# Material for this exercise
******************************

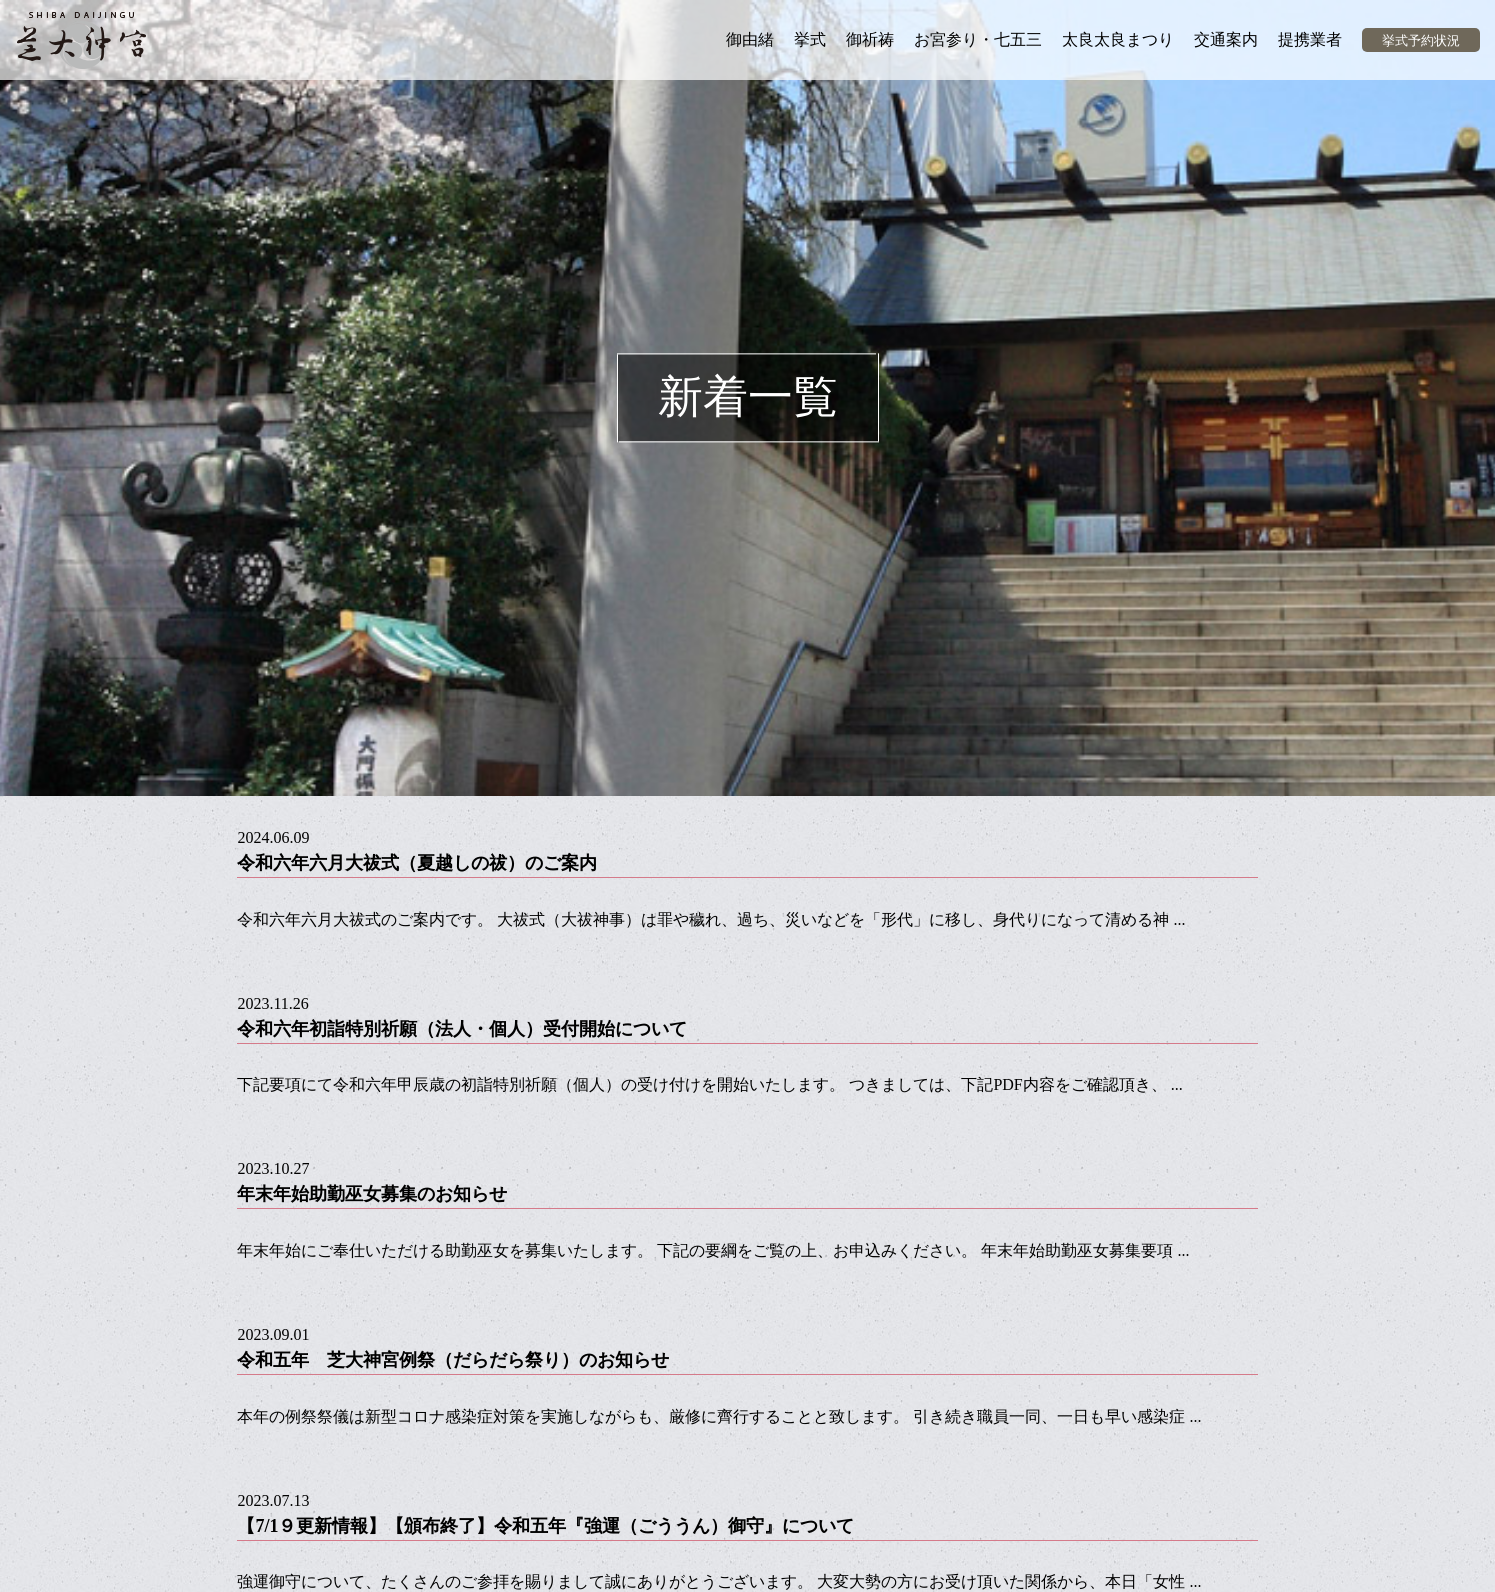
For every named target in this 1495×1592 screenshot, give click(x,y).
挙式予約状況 (1421, 40)
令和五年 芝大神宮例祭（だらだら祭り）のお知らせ (453, 1360)
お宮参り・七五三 (978, 39)
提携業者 (1310, 39)
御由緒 (750, 39)
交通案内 (1226, 39)
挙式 (810, 39)
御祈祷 (870, 39)
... (1179, 919)
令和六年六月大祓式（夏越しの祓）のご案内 (417, 863)
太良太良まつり (1118, 39)
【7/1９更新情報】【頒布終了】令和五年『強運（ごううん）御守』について (545, 1526)
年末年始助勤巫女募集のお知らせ (372, 1194)
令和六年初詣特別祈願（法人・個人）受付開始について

******************************

# Work required
Only exact copies of the lines from the one containing "太良太良まつり (1118, 39)" to the end of the records belong in the answer.

# Exercise solution
太良太良まつり (1118, 39)
【7/1９更新情報】【頒布終了】令和五年『強運（ごううん）御守』について (545, 1526)
年末年始助勤巫女募集のお知らせ (372, 1194)
令和六年初詣特別祈願（法人・個人）受付開始について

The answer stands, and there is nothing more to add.